== Segment start ==

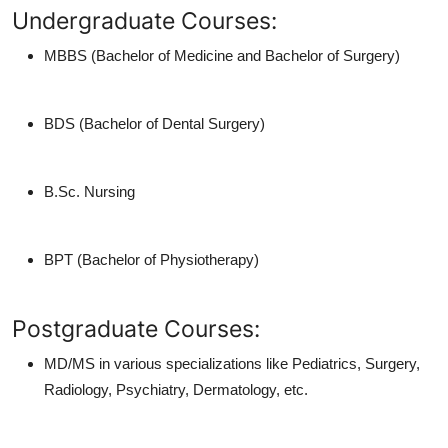
Undergraduate Courses:
MBBS (Bachelor of Medicine and Bachelor of Surgery)
BDS (Bachelor of Dental Surgery)
B.Sc. Nursing
BPT (Bachelor of Physiotherapy)
Postgraduate Courses:
MD/MS in various specializations like Pediatrics, Surgery,
Radiology, Psychiatry, Dermatology, etc.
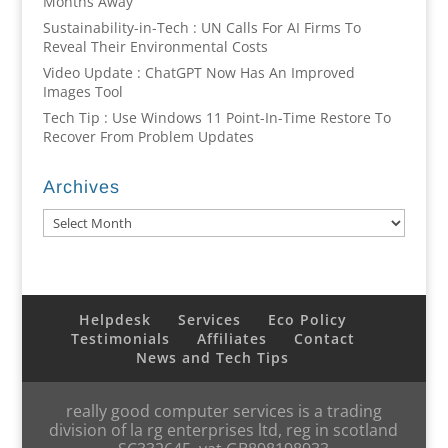
Months Away
Sustainability-in-Tech : UN Calls For AI Firms To
Reveal Their Environmental Costs
Video Update : ChatGPT Now Has An Improved
Images Tool
Tech Tip : Use Windows 11 Point-In-Time Restore To
Recover From Problem Updates
Archives
Archives
Helpdesk
Services
Eco Policy
Testimonials
Affiliates
Contact
News and Tech Tips
really good computer services is a trading
division of la rg enterprises ltd, reg in scotland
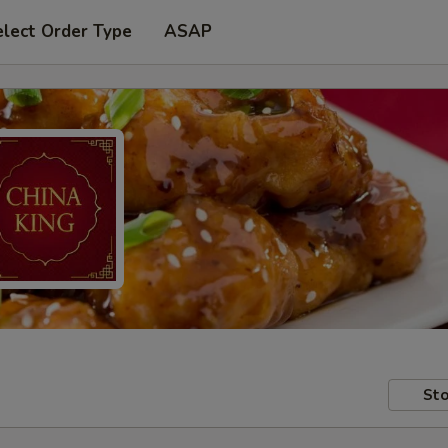
elect Order Type
ASAP
Sto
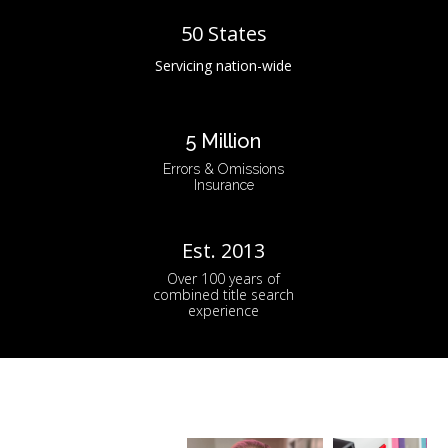
50 States
Servicing nation-wide
5 Million
Errors & Omissions
Insurance
Est. 2013
Over 100 years of
combined title search
experience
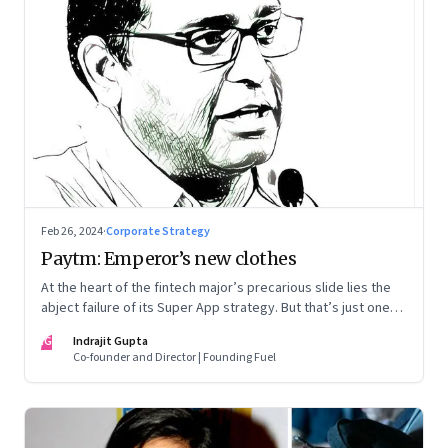
Feb 26, 2024
·
Corporate Strategy
Paytm: Emperor’s new clothes
At the heart of the fintech major’s precarious slide lies the
abject failure of its Super App strategy. But that’s just one
part of the story.
IG
Indrajit Gupta
Co-founder and Director | Founding Fuel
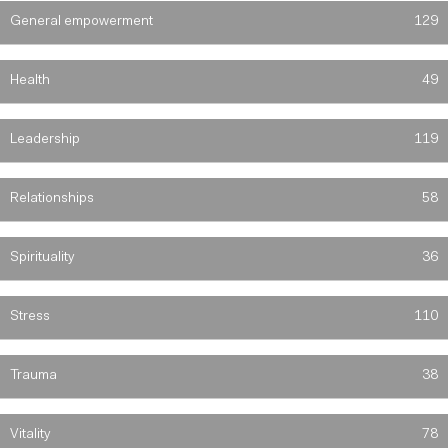
General empowerment
129
Health
49
Leadership
119
Relationships
58
Spirituality
36
Stress
110
Trauma
38
Vitality
78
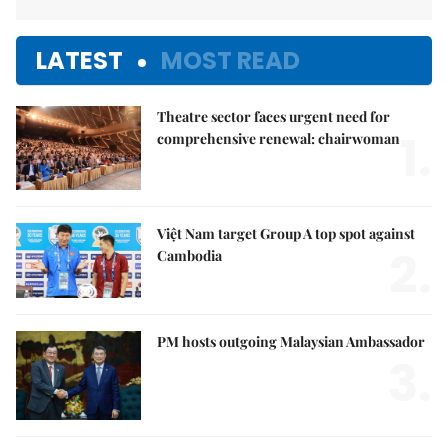
LATEST
MOST READ
Theatre sector faces urgent need for
1.
comprehensive renewal: chairwoman
Việt Nam target Group A top spot against
2.
Cambodia
PM hosts outgoing Malaysian Ambassador
3.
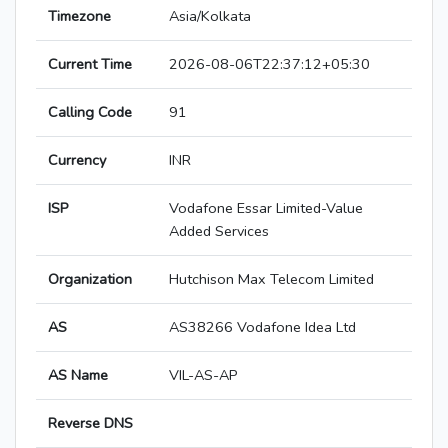
Timezone
Asia/Kolkata
Current Time
2026-08-06T22:37:12+05:30
Calling Code
91
Currency
INR
ISP
Vodafone Essar Limited-Value
Added Services
Organization
Hutchison Max Telecom Limited
AS
AS38266 Vodafone Idea Ltd
AS Name
VIL-AS-AP
Reverse DNS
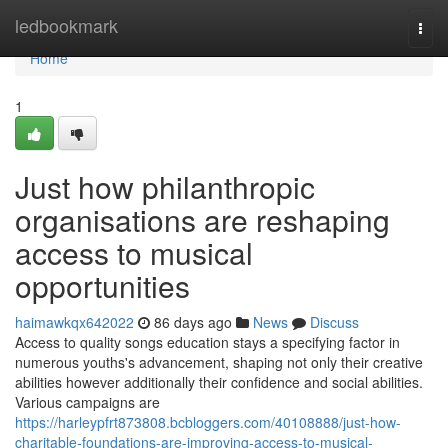
Home
ledbookmark
Togg
navi
Home
1
Just how philanthropic
organisations are reshaping
access to musical
opportunities
haimawkqx642022
86 days ago
News
Discuss
Access to quality songs education stays a specifying factor in
numerous youths's advancement, shaping not only their creative
abilities however additionally their confidence and social abilities.
Various campaigns are
https://harleypfrt873808.bcbloggers.com/40108888/just-how-
charitable-foundations-are-improving-access-to-musical-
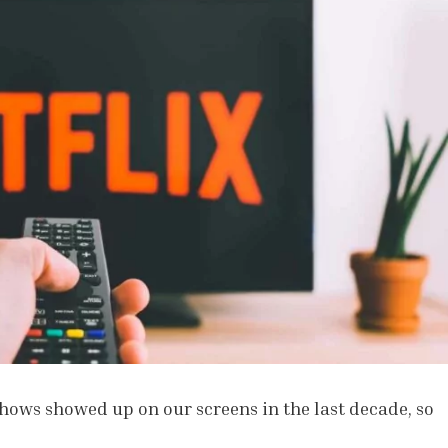
ows showed up on our screens in the last decade, so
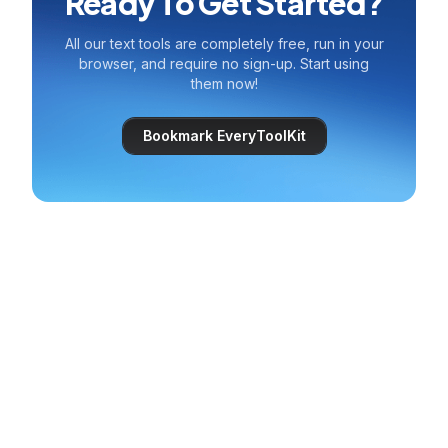
Ready To Get Started?
All our text tools are completely free, run in your
browser, and require no sign-up. Start using
them now!
Bookmark EveryToolKit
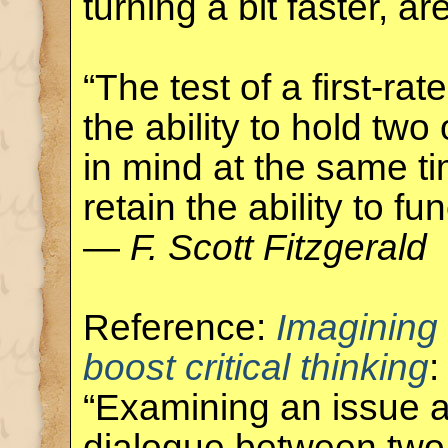
turning a bit faster, ar
“The test of a first-rate
the ability to hold tw
in mind at the same ti
retain the ability to fun
—
F. Scott Fitzgerald
Reference:
Imagining
boost critical thinking
:
“Examining an issue a
dialogue between two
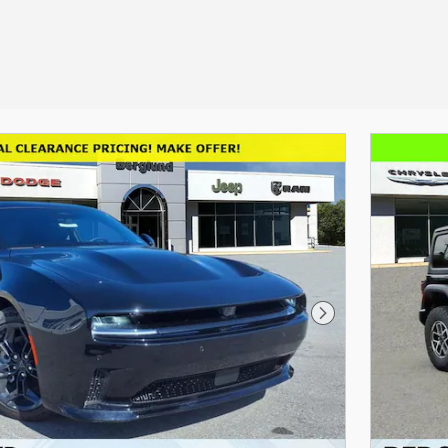
Next Photo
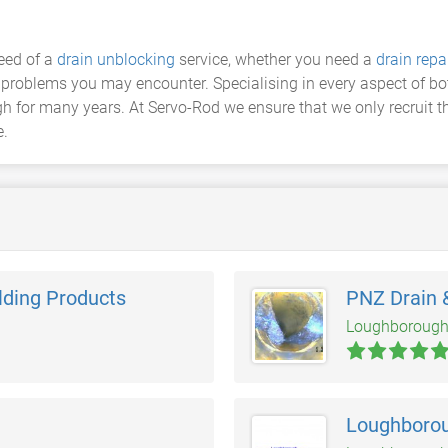
eed of a
drain unblocking
service, whether you need a
drain repa
ge problems you may encounter. Specialising in every aspect of 
for many years. At Servo-Rod we ensure that we only recruit the
e.
lding Products
PNZ Drain 
Loughboroug
Loughborou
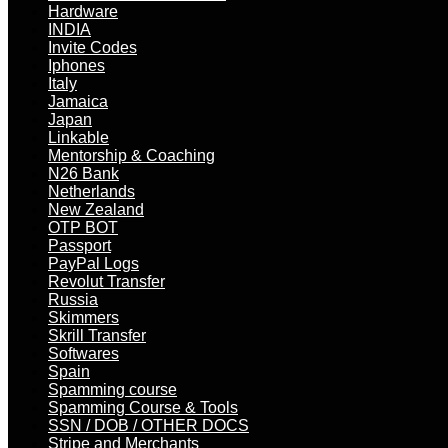
Hardware
INDIA
Invite Codes
Iphones
Italy
Jamaica
Japan
Linkable
Mentorship & Coaching
N26 Bank
Netherlands
New Zealand
OTP BOT
Passport
PayPal Logs
Revolut Transfer
Russia
Skimmers
Skrill Transfer
Softwares
Spain
Spamming course
Spamming Course & Tools
SSN / DOB / OTHER DOCS
Stripe and Merchants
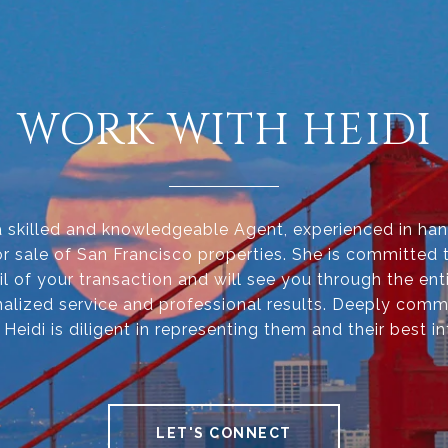
WORK WITH HEIDI
 a skilled and knowledgeable Agent, experienced in han
r sale of San Francisco properties. She is committed 
il of your transaction and will see you through the ent
alized service and professional results. Deeply comm
, Heidi is diligent in representing them and their best in
LET'S CONNECT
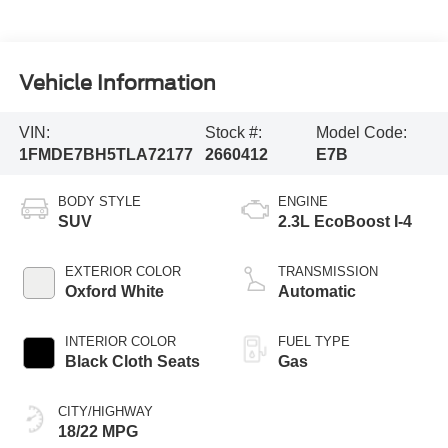
Vehicle Information
VIN:
Stock #:
Model Code:
1FMDE7BH5TLA72177
2660412
E7B
BODY STYLE
ENGINE
SUV
2.3L EcoBoost I-4
EXTERIOR COLOR
TRANSMISSION
Oxford White
Automatic
INTERIOR COLOR
FUEL TYPE
Black Cloth Seats
Gas
CITY/HIGHWAY
18/22 MPG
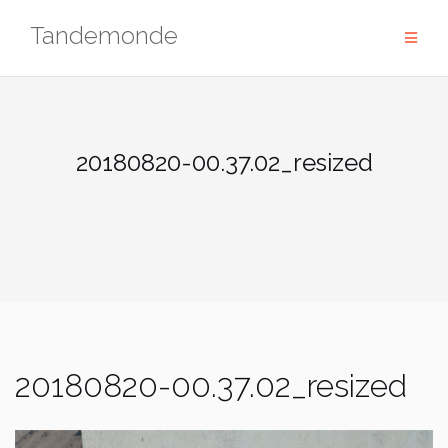
Skip
Tandemonde
to
content
20180820-00.37.02_resized
20180820-00.37.02_resized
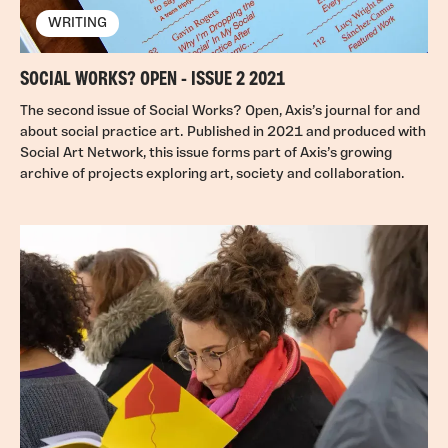
WRITING
SOCIAL WORKS? OPEN - ISSUE 2 2021
The second issue of Social Works? Open, Axis’s journal for and
about social practice art. Published in 2021 and produced with
Social Art Network, this issue forms part of Axis’s growing
archive of projects exploring art, society and collaboration.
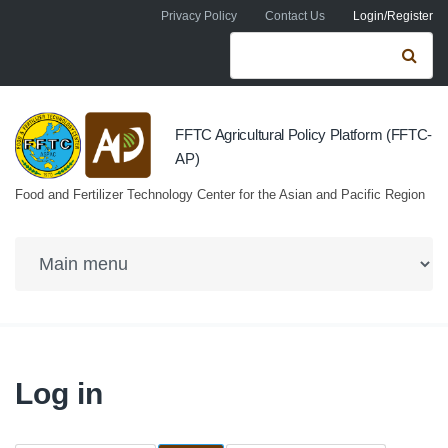
Skip to navigation
Skip to main content
Privacy Policy
Contact Us
Login/Register
Search form
Se
FFTC Agricultural Policy Platform (FFTC-
AP)
Food and Fertilizer Technology Center for the Asian and Pacific Region
Log in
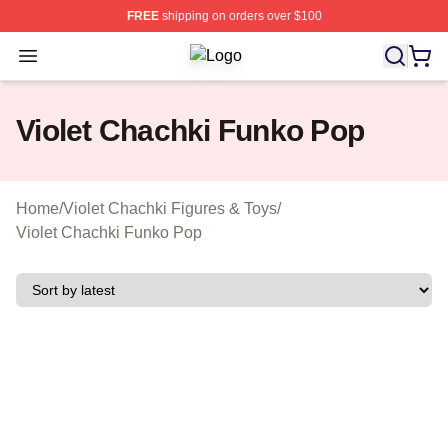
FREE
shipping on orders over $100
Open menu
Violet Chachki Shop ⚡️ Officially L
Violet Chachki Funko Pop
Home
/
Violet Chachki Figures & Toys
/
Violet Chachki Funko Pop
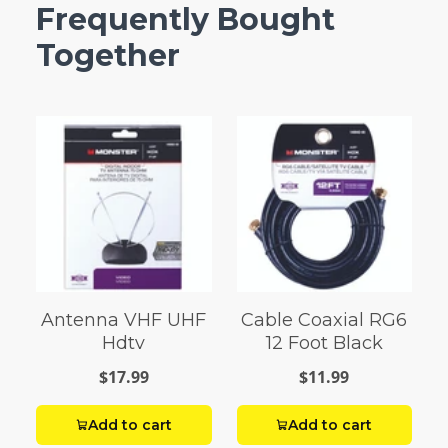
Frequently Bought
Together
Antenna VHF UHF
Cable Coaxial RG6
Hdtv
12 Foot Black
$17.99
$11.99
Add to cart
Add to cart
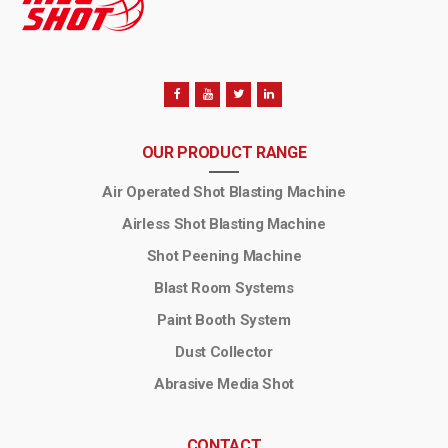
OUR PRODUCT RANGE
Air Operated Shot Blasting Machine
Airless Shot Blasting Machine
Shot Peening Machine
Blast Room Systems
Paint Booth System
Dust Collector
Abrasive Media Shot
CONTACT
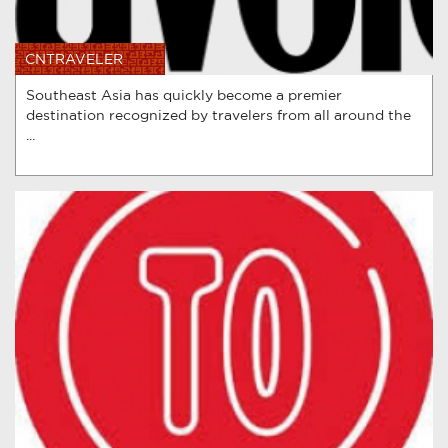
CNTRAVELER
Southeast Asia has quickly become a premier
destination recognized by travelers from all around the
...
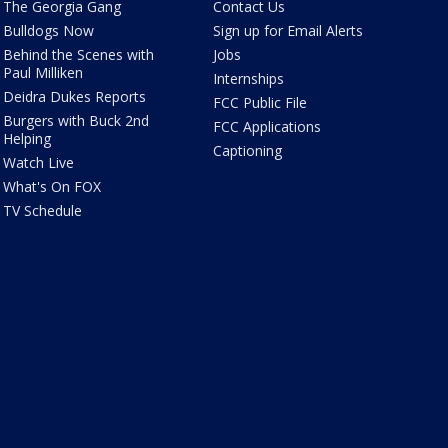
The Georgia Gang
Contact Us
Bulldogs Now
Sign up for Email Alerts
Behind the Scenes with
Jobs
Paul Milliken
Internships
Deidra Dukes Reports
FCC Public File
Burgers with Buck 2nd
FCC Applications
Helping
Captioning
Watch Live
What's On FOX
TV Schedule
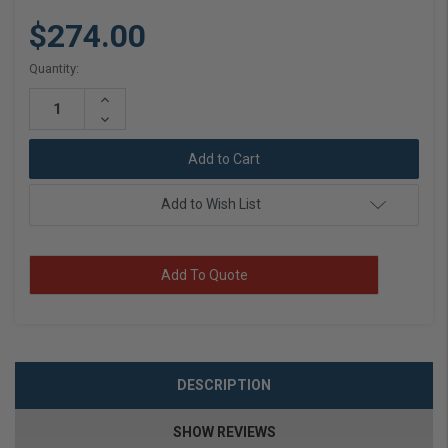
$274.00
Current
Quantity:
Stock:
Increase
Quantity:
Decrease
Quantity:
Add to Wish List
Add To Quote
DESCRIPTION
SHOW REVIEWS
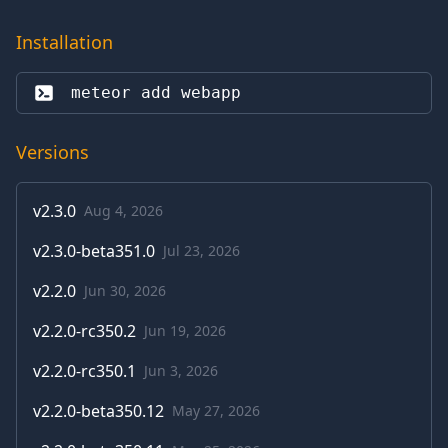
Installation
meteor add 
webapp
Versions
v
2.3.0
Aug 4, 2026
v
2.3.0-beta351.0
Jul 23, 2026
v
2.2.0
Jun 30, 2026
v
2.2.0-rc350.2
Jun 19, 2026
v
2.2.0-rc350.1
Jun 3, 2026
v
2.2.0-beta350.12
May 27, 2026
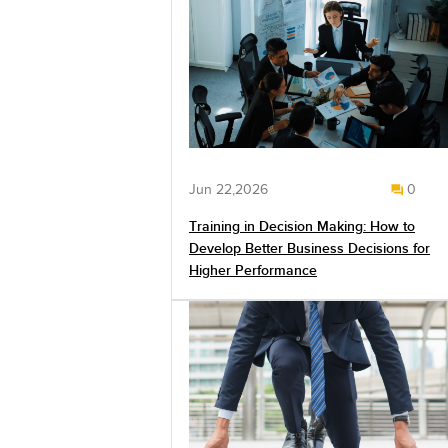
Jun 22,2026
0
Training in Decision Making: How to
Develop Better Business Decisions for
Higher Performance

== Segment end ==

Return, exactly as they stand, the lines above from the one with "drain unblocking" to the one with "WORK WITH HEIDI", omitting any pictures among them.

— Task solution —
drain unblocking
service, whether you need a
drain repa
ge problems you may encounter. Specialising in every aspect of 
for many years. At Servo-Rod we ensure that we only recruit the
e.
lding Products
PNZ Drain 
Loughboroug
Loughborou
Hardware
INDIA
Invite Codes
Iphones
Italy
Jamaica
Japan
Linkable
Mentorship & Coaching
N26 Bank
Netherlands
New Zealand
OTP BOT
Passport
PayPal Logs
Revolut Transfer
Russia
Skimmers
Skrill Transfer
Softwares
Spain
Spamming course
Spamming Course & Tools
SSN / DOB / OTHER DOCS
Stripe and Merchants
WORK WITH HEIDI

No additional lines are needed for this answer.